Howler Monkey Sauce is a hot sauce company out of Jacksonville Beach, Florida. Like many hot sauce makers, they got their inspiration from a hot sauce they love, and tried to imitate the qualities they love and bring their own spice a flavor. This is our fourth hot sauce profile from the Jacksonville Beach/St.Augustine area.
How Howler Monkey Sauce Began-
Howler Monkey Sauce, Inc. started in our kitchens. The concept of our sauce however, had been around for quite some time. Tom and I both grew up in the former Panama Canal Zone, a United States territory surrounding the Panama Canal. After we moved to Florida, in the late 90’s, we found that with each trip back to visit we had a common item being brought back in our suitcases…Aji Chombo hot sauce!

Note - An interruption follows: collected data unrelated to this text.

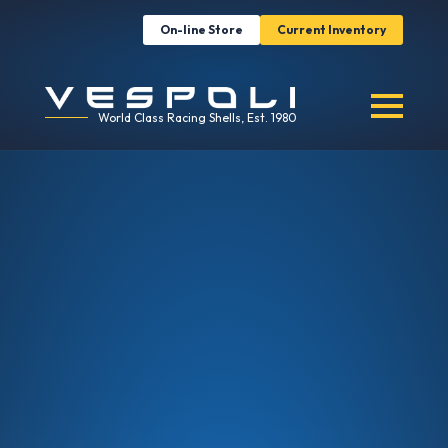
On-line Store
Current Inventory
World Class Racing Shells, Est. 1980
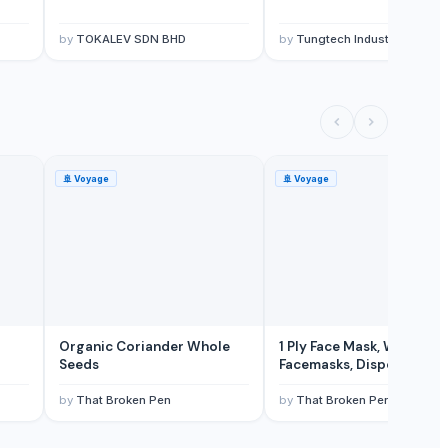
by
TOKALEV SDN BHD
by
Tungtech Industrial Ltd.
🚢
Voyage
🚢
Voyage
Organic Coriander Whole
1 Ply Face Mask, Wholesal
Seeds
Facemasks, Disposable
Facemask
by
That Broken Pen
by
That Broken Pen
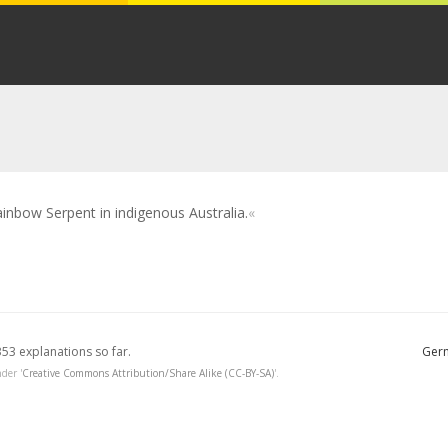
inbow Serpent in indigenous Australia.
353 explanations so far.
Germ
der '
Creative Commons Attribution/Share Alike (CC-BY-SA)
'.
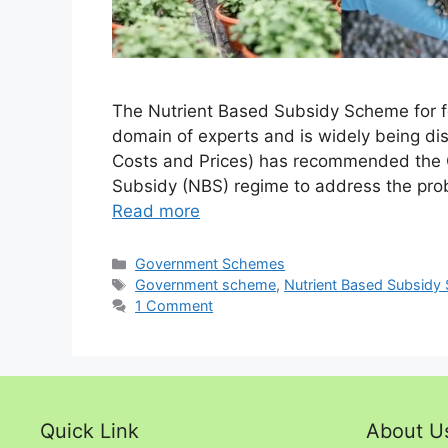
The Nutrient Based Subsidy Scheme for fer
domain of experts and is widely being di
Costs and Prices) has recommended the C
Subsidy (NBS) regime to address the probl
Read more
Categories
Government Schemes
Tags
Government scheme
,
Nutrient Based Subsidy
1 Comment
Quick Link
About U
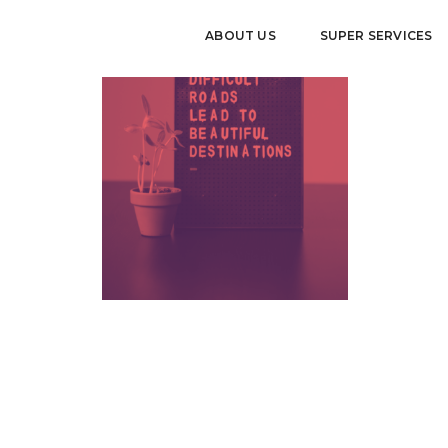
ABOUT US
SUPER SERVICES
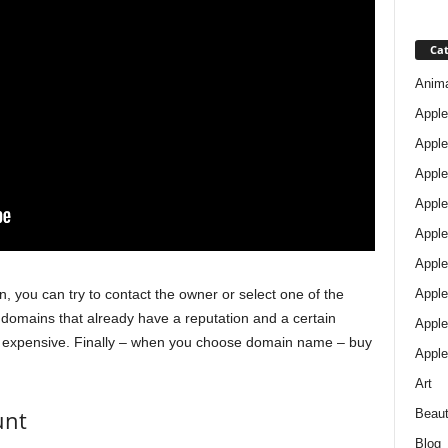
Cat
Anim
Apple
Apple
Apple
Apple
Apple
Apple 
Apple
n, you can try to contact the owner or select one of the
mains that already have a reputation and a certain
Apple
te expensive. Finally – when you choose domain name – buy
Apple
Art
unt
Beau
Blog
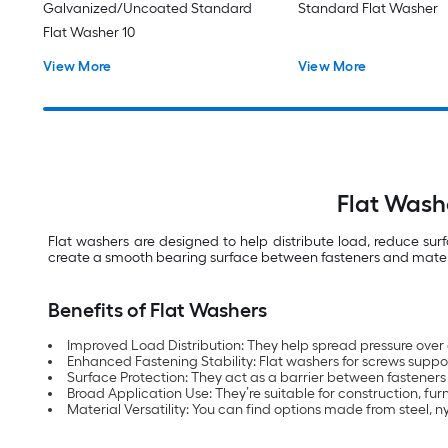
Galvanized/Uncoated Standard
Standard Flat Washer
Flat Washer 10
View More
View More
Flat Wash
Flat washers are designed to help distribute load, reduce su
create a smooth bearing surface between fasteners and materials
Benefits of Flat Washers
Improved Load Distribution: They help spread pressure over
Enhanced Fastening Stability: Flat washers for screws support
Surface Protection: They act as a barrier between fasteners
Broad Application Use: They’re suitable for construction, f
Material Versatility: You can find options made from steel, 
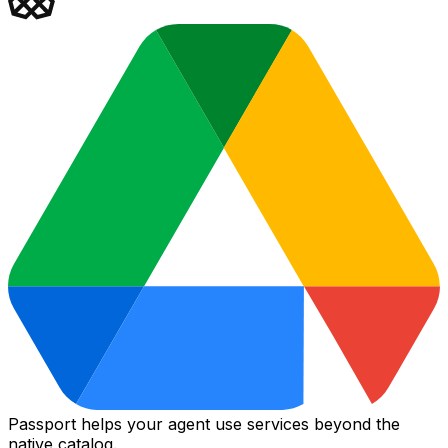
Passport helps your agent use services beyond the
native catalog.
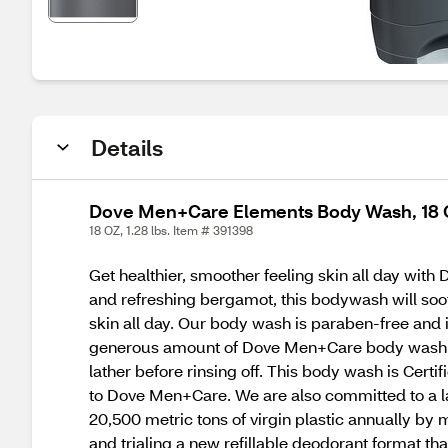
Details
Dove Men+Care Elements Body Wash, 18 O
18 OZ, 1.28 lbs. Item # 391398
Get healthier, smoother feeling skin all day wit
and refreshing bergamot, this bodywash will soot
skin all day. Our body wash is paraben-free and 
generous amount of Dove Men+Care body wash fo
lather before rinsing off. This body wash is Cert
to Dove Men+Care. We are also committed to a la
20,500 metric tons of virgin plastic annually by
and trialing a new refillable deodorant format th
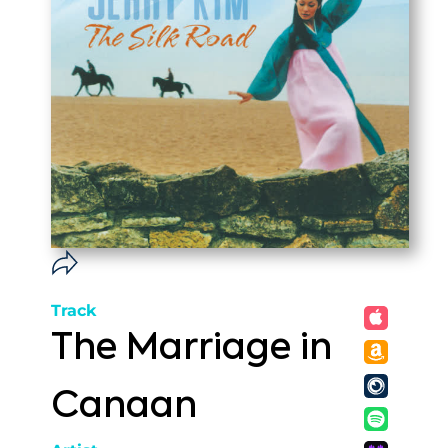
Track
The Marriage in
Canaan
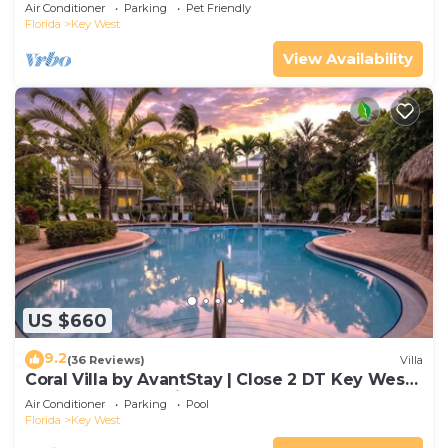
Gated Community & Shared Pool
Air Conditioner
Parking
Pet Friendly
Florida
Key West
View Availability
US $660
9.2
(36 Reviews)
Villa
Coral Villa by AvantStay | Close 2 DT Key West |
Shared Pool & Patio!
Air Conditioner
Parking
Pool
Florida
Key West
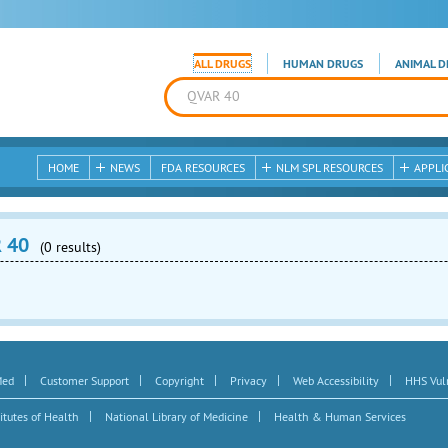
ALL DRUGS
HUMAN DRUGS
ANIMAL D
HOME
NEWS
FDA RESOURCES
NLM SPL RESOURCES
APPLI
R 40
(0 results)
|
|
|
|
|
Med
Customer Support
Copyright
Privacy
Web Accessibility
HHS Vuln
|
|
itutes of Health
National Library of Medicine
Health & Human Services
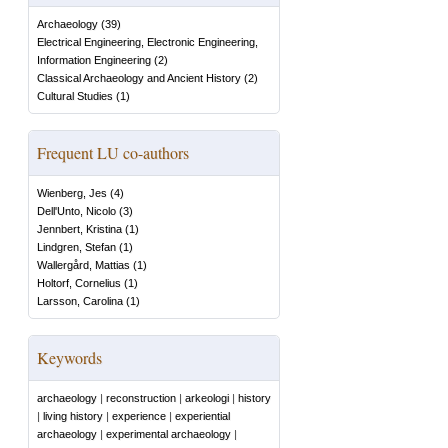
Archaeology
(
39
)
Electrical Engineering, Electronic Engineering,
Information Engineering
(
2
)
Classical Archaeology and Ancient History
(
2
)
Cultural Studies
(
1
)
Frequent LU co-authors
Wienberg, Jes
(
4
)
Dell'Unto, Nicolo
(
3
)
Jennbert, Kristina
(
1
)
Lindgren, Stefan
(
1
)
Wallergård, Mattias
(
1
)
Holtorf, Cornelius
(
1
)
Larsson, Carolina
(
1
)
Keywords
archaeology
|
reconstruction
|
arkeologi
|
history
|
living history
|
experience
|
experiential
archaeology
|
experimental archaeology
|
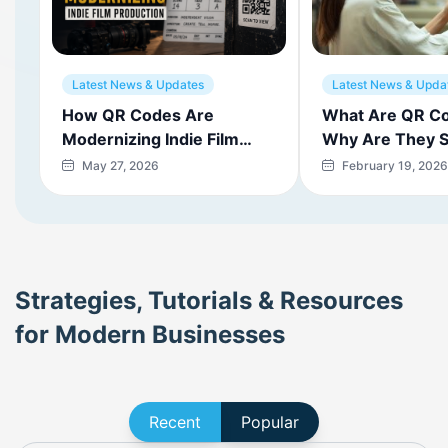
Latest News & Updates
Latest News & Upda
How QR Codes Are
What Are QR C
Modernizing Indie Film
Why Are They S
Production
Today?
May 27, 2026
February 19, 2026
Strategies, Tutorials & Resources
for Modern Businesses
Recent
Popular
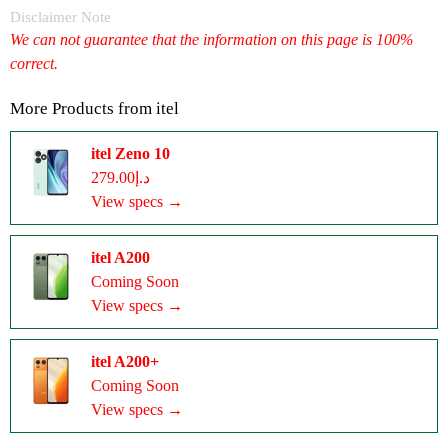
Disclaimer Note
We can not guarantee that the information on this page is 100%
correct.
More Products from
itel
itel Zeno 10
د.إ279.00
View specs →
itel A200
Coming Soon
View specs →
itel A200+
Coming Soon
View specs →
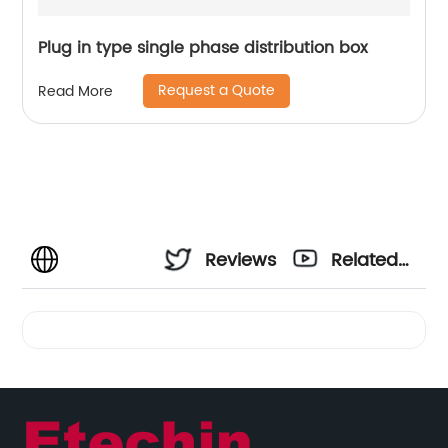
Plug in type single phase distribution box
Request a Quote
Read More
Reviews
Related
Videos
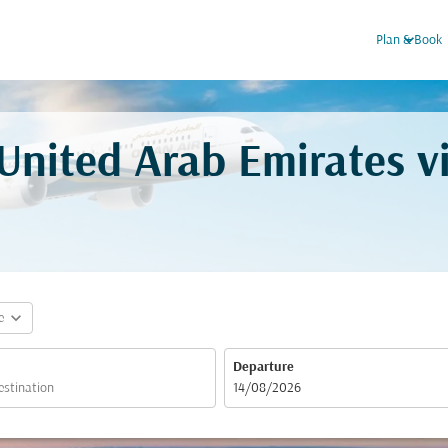
keyboard_arrow_down
Plan & Book
 United Arab Emirates 
expand_more
e
Departure
fc-booking-departure-date-aria-label
14/08/2026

Aji Chombo is a hot sauce unique to Panama, traditionally made with Aji Chombo peppers which are a Scotch Bonnet and Habanero variety. So Tom and I decided that rather than bringing Aji Chombo back with us each time they traveled, we would take a stab of making our own version. So Howler Monkey Sauce, Inc was born with our first production date being 6/28/10.
Our operation and sauces
We have a strong presence in North Florida and the Tampa Bay area. We produce our sauce in St. Augustine, our headquarter is in Jacksonville Beach. Our current distribution to restaurants is concentrated in North Florida and the Florida Panhandle. We also have distribution to grocery in the Tampa area expanding into Orlando. We handle on all online orders personally through our website www.howlermonkeysauce.com. We have 4 flavors; Original, Hot, Amarillo and Verde. Our most popular sauce is the Original. The original does well because it is an excellent replacement to your
ordinary table sauces you typically find in a restaurant.
Interesting learning by making lots of Hot Sauce
Something we found out the hard way was that when dealing with an all natural product you have to expect a variance from one batch to the next. We found that peppers grown in the dry season tend to be hotter as that is their internal mechanism for dealing with drought. Peppers harvested in the rainy season are less hot and have more water content.